Dennoch beharren viele Menschen auf diesen Begriffen und dieser doch ziemlich willkürlichen Einteilung, die rein gar nichts mit der individuellen Person zu tun hat, und wirklich nichts über individuelle Talente, Leistungsfähigkeit oder sonstiges aussagt.
Erschwerend hinzukommt, dass vieles was heute vor Allem im deutschen Sprachraum die Etikette „Gender“ aufgedrückt bekommt hat, meint eigentlich „Sex“. Das beste Beispiel liefert wohl die medizinische Forschung: „Gender-Medizin“ beschäftigt sich z.B. mit Krankheiten die bei Männern und Frauen unterschiedlich häufig oder ausgebildet sind, und Therapien deren Wirkung sich bei Männern und Frauen unterscheidet. Dabei liegt der Fokus aber eigentlich immer auf physiologischen Aspekten: Frauen erkranken nicht so häufig wie Männer an Herz-Gefäß-Erkrankungen, zumindest bis sie die Menopause erreichen, da Östrogen eine Schutzwirkung gegen Gefäßverkalkung bietet. Mit Abfall des Östrogenspiegels sind Frauen ab Ende 50 mehr und mehr gefährdet und die Morbidität gleich sich an. Ebenso ist heutzutage bekannt dass es bei Männern und Frauen unterschiedliche pharmakologische Effekte bei ein und demselben Medikament geben kann.

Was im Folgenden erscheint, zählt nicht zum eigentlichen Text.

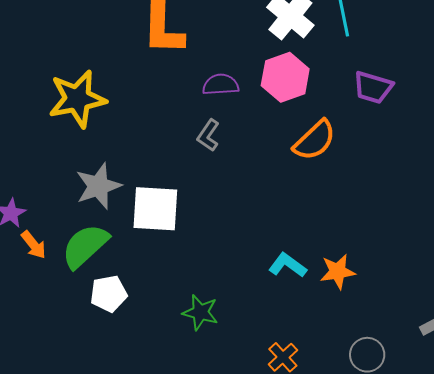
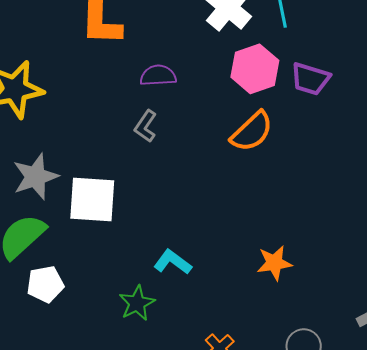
pink hexagon: (285, 77) -> (255, 69), moved
cyan L-shape: (288, 265) -> (173, 262), moved
green star: (200, 312) -> (137, 303), turned 30

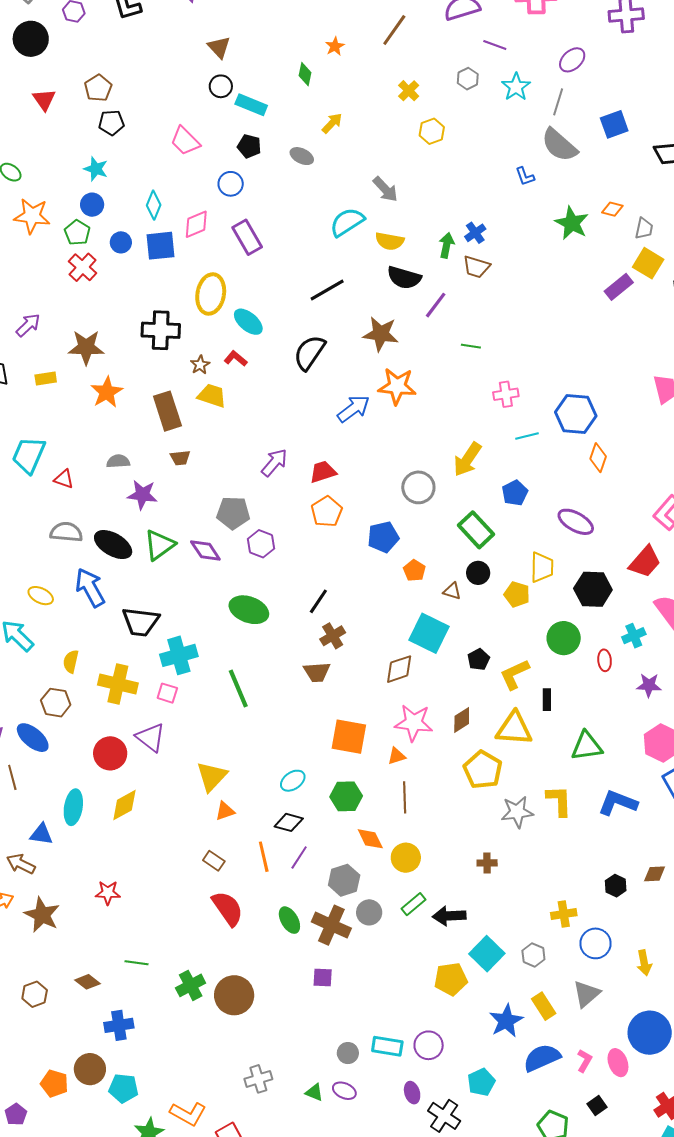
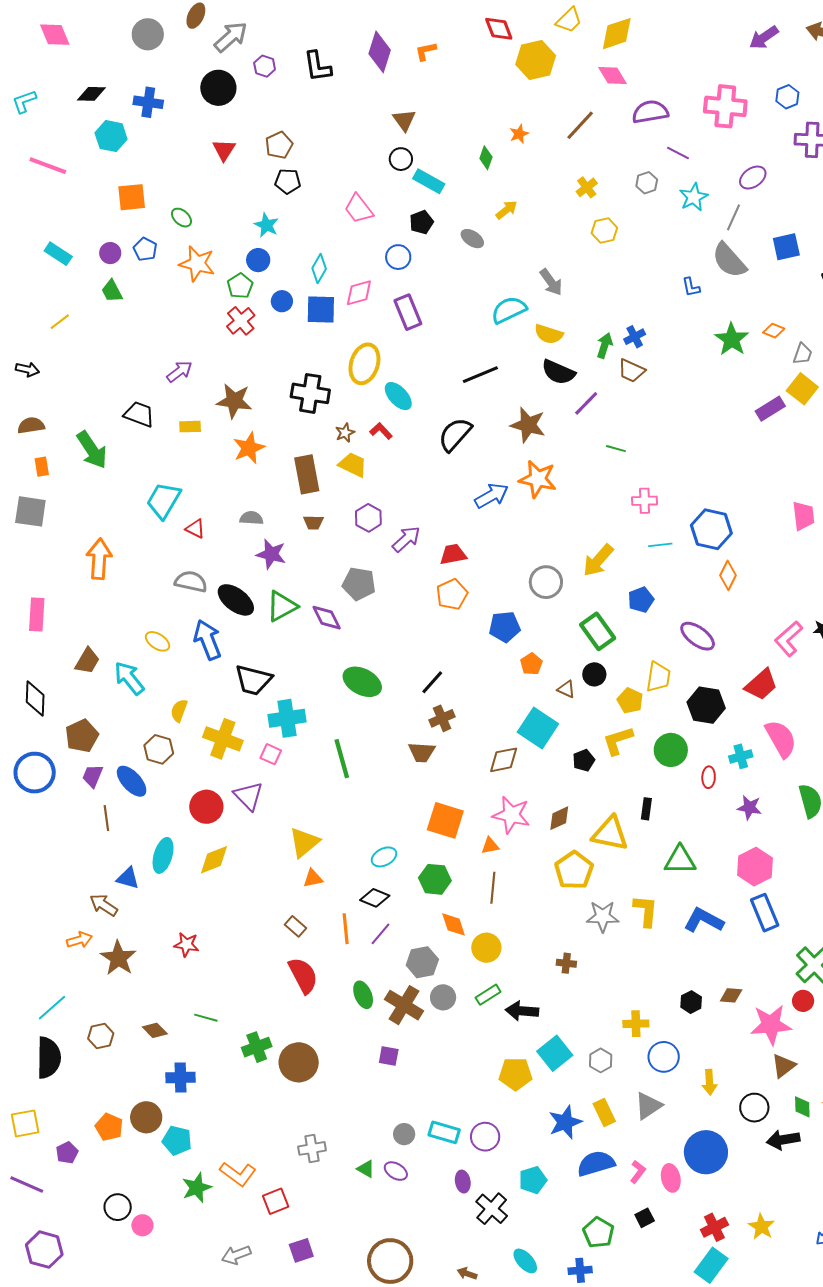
black pentagon: (249, 146) -> (421, 222), turned 30
purple hexagon: (261, 544) -> (368, 518), moved
yellow L-shape: (515, 674) -> (618, 741), moved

Das hat aber nichts mit der Geschlechterrolle – dem sozialen Geschlecht der Frau – zu tun, sondern mit Eigenheiten des (biologisch) weiblichen bzw. männlichen Körpers. Es ist also eigentlich „Sex-specific medicine“ und nicht Gender-Medizin. „Gender-Medizin“ – so hat ein Dozent in einer Vorlesung mal zu uns Studenten gesagt – das ist, wenn in Afrika ein Großteil der an Flussblindheit erkrankten Menschen Frauen sind. Flussblindheit wird so genannt weil sie durch Infektion mit einem Parasiten verursacht wird, dessen Überträger sich in der Nähe von Gewässern aufhalten. Und es sind schlichtweg größtenteils die Frauen die zum Wäsche waschen oder Wasser holen zum Fluss gehen – die Infektion betrifft sie wegen ihrer Geschlechterrolle, nicht weil sie aufgrund ihres physiologischen Geschlechts anfälliger wären.